A novel therapy for sepsis in the intensive care setting

Sepsis is a life-threatening syndrome that arises when the body’s immune response to infection becomes dysregulated, leading to organ failure and ultimately death. Globally, sepsis affects millions of people every year and is responsible for up to 20% of deaths worldwide. In the Netherlands alone, tens of thousands of people suffer from sepsis each year, leading to high rates of ICU admissions, long-term complications and deaths. New, effective treatments are urgently needed. The HistoSeps project addressed this challenge by establishing a public-private partnership between Amsterdam UMC, Maastricht University, and Matisse Pharmaceuticals to explore a novel therapy for patients with sepsis.

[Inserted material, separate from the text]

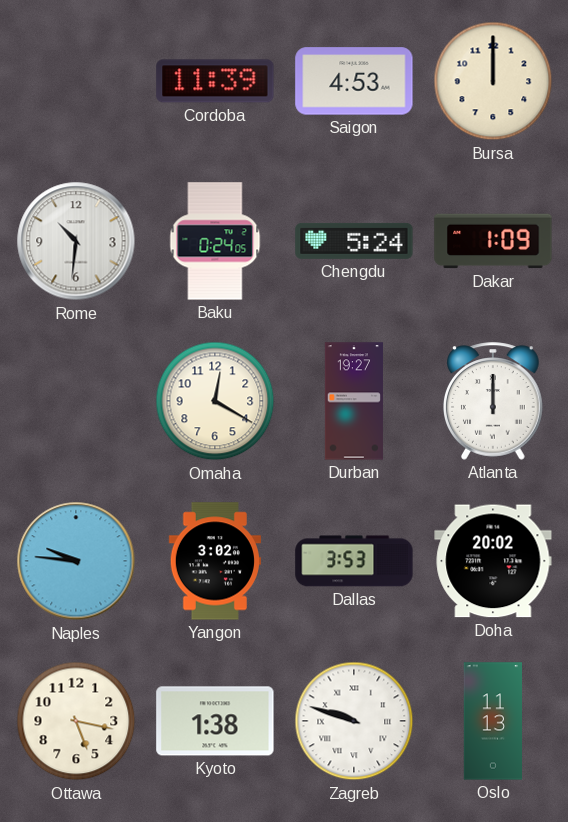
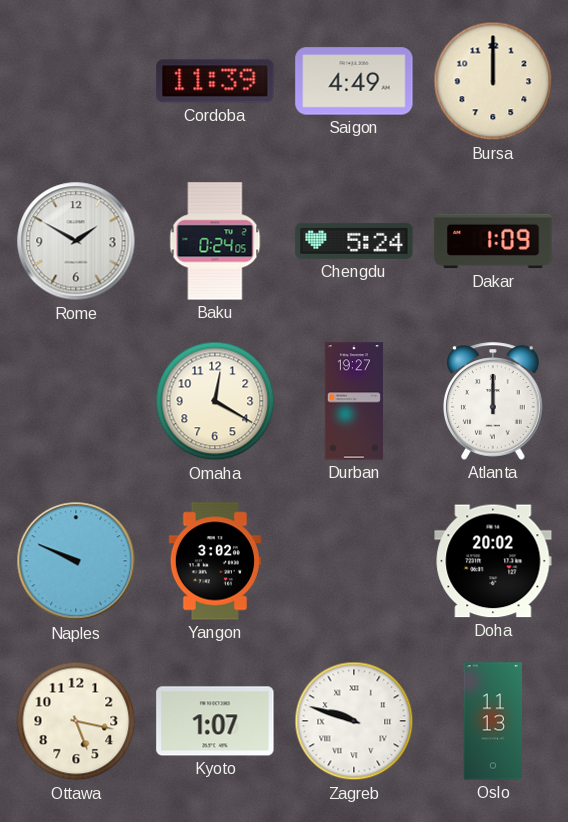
Saigon: 4:53 -> 4:49
Rome: 10:31 -> 1:50
Naples: 9:46 -> 9:49
Dallas: 3:53 -> none
Kyoto: 1:38 -> 1:07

The project focused on M6229, the low-anticoagulant molecule fraction of unfractionated heparin, which is a well-known and widely used anticoagulant. M6229 is able to neutralize cell-free histones—proteins that are released into the bloodstream when cells are damaged and which are believed to play a major role in organ failure in patients with sepsis – while exerting lower anticoagulant effects in comparison to regular unfractioned heparin. By targeting and binding to these toxic proteins, M6229 may reduce inflammation and limit organ failure.

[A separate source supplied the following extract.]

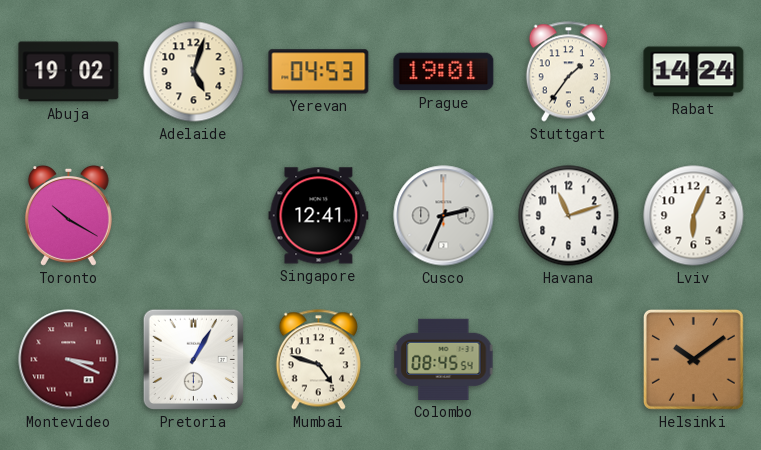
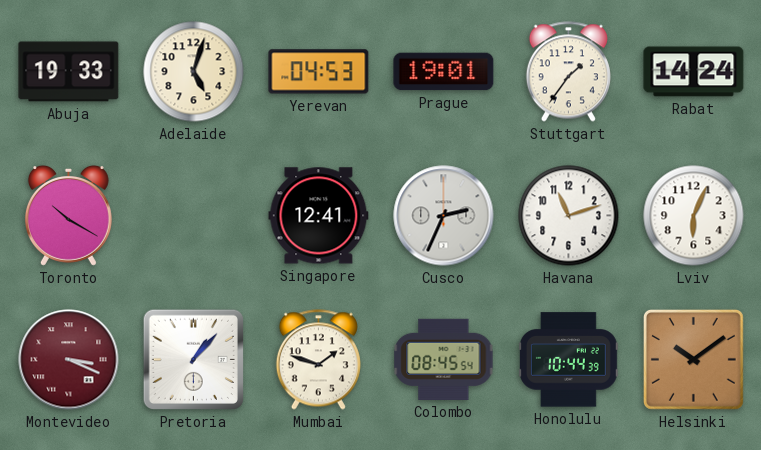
Abuja: 19:02 -> 19:33
Pretoria: 1:05 -> 1:07
Mumbai: 4:48 -> 1:48
Honolulu: none -> 10:44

A first-in-human, phase 1 trial was conducted in 10 critically ill patients with sepsis, administering M6229 via a six-hour intravenous infusion. The results showed that the drug was safe, well tolerated, and associated with reductions in inflammatory markers such as CRP, IL-6, IL-8, IL-17, CCL2 and CCL4. While further research is necessary, these findings are encouraging and support continued investigation.

Future steps include larger trials to confirm these results. If proven effective, M6229 could become a valuable new treatment to improve outcomes for patients with sepsis, one of the most urgent challenges in intensive care medicine.